Unclean Spirits - By Daniel Abraham

Introduction
The first book in the Black Sun's Daughter series, 2008

To John Constantine

Acknowledgments

I would like to thank JB Bell, Sam Jones, and Andan Lauber for their help in inventing Jayné Heller and for handing me Guilty Pleasures back during the heyday of the Abbey. I would also like to thank Jayné Franck for lending her name. I owe debts of service and gratitude to the members of the Santa Fe Critical Mass group, including S. M. and Jan Stirling, Emily Mah, Ian Tregillis, Melinda Snodgrass, Terry England, Walter Jon Williams, Sage Walker, Vic Milan, and the auxiliary presences of Carrie Vaughn and Diana Rowland. The book would not exist without the faith and hard work of my agents, Shawna McCarthy and Danny Baror, and my editor, Jennifer Heddle. The strength of the book is very much an honor to them. Any errors are entirely my own.

Introduction

It was raining in Denver the night Eric Heller died. The clouds had rolled in late in the afternoon, white pillars ascending toward the sun with a darkness at the base that was pure threat. Seven minutes after five o'clock-just in time for the rush-hour traffic-the sky opened, rain pounding down onto the streets and windows. It was still going three and a half hours later. Falling water and flashing lightning hid the sunset, but Eric could feel it. It was a side effect; he could always feel the dark coming on.

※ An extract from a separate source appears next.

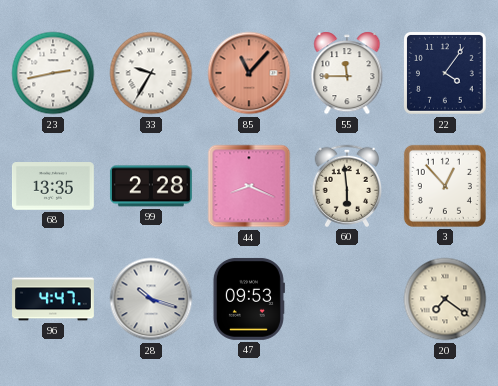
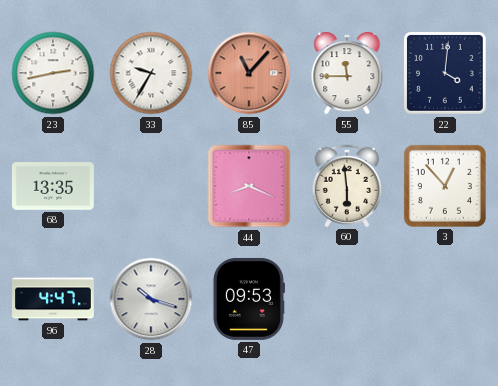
22: 4:06 -> 4:01
99: 2:28 -> none
20: 7:21 -> none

"Something's happening," the voice from his cell phone said. "Something big."

"I know, Aubrey. I'm on it."

"I mean really big."

"I'm on it."

Across from Eric in the dim orange light of the bar, a man laughed and the waitress smiled a tight little smile that didn't reach her eyes. Eric tapped his glass, the tick-tick-tick of his fingernails sounding like the rain against the window.

"Okay," Aubrey said. "But if there's something I can do, you'll tell me. Right?"

"No question," Eric said. "Take care of yourself, okay? And maybe fly low for a while. This might get a little messy."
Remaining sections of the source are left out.